GOAL OF THE EXERCISE
Copy out the listing below exactly, please, and skip any pictures.

=== Section Start ===

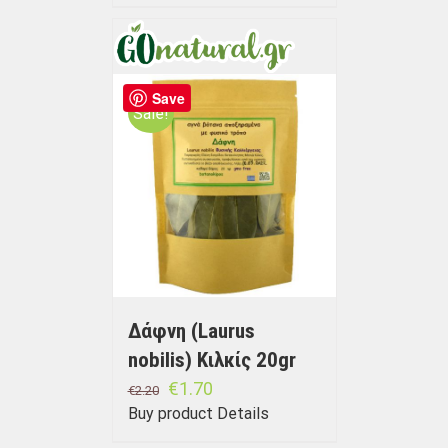
Save
Sale!
Δάφνη (Laurus
nobilis) Κιλκίς 20gr
€
1.70
€
2.20
Buy product
Details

=== Section End ===

SOLUTION TO THIS TASK
Save
Sale!
Δάφνη (Laurus
nobilis) Κιλκίς 20gr
€
1.70
€
2.20
Buy product
Details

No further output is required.